* Activity
Should an entry include a picture, omit the picture and still repeat everything else exactly.

* Input data
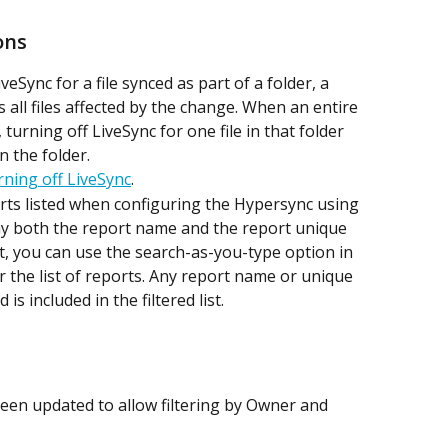
ons
eSync for a file synced as part of a folder, a 
all files affected by the change. When an entire 
turning off LiveSync for one file in that folder 
in the folder.
ning off LiveSync
.
rts listed when configuring the Hypersync using 
ay both the report name and the report unique 
, you can use the search-as-you-type option in 
lter the list of reports. Any report name or unique 
s included in the filtered list.
been updated to allow filtering by Owner and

* Output of the task
ons
eSync for a file synced as part of a folder, a 
all files affected by the change. When an entire 
turning off LiveSync for one file in that folder 
in the folder.
ning off LiveSync
.
rts listed when configuring the Hypersync using 
ay both the report name and the report unique 
, you can use the search-as-you-type option in 
lter the list of reports. Any report name or unique 
s included in the filtered list.
been updated to allow filtering by Owner and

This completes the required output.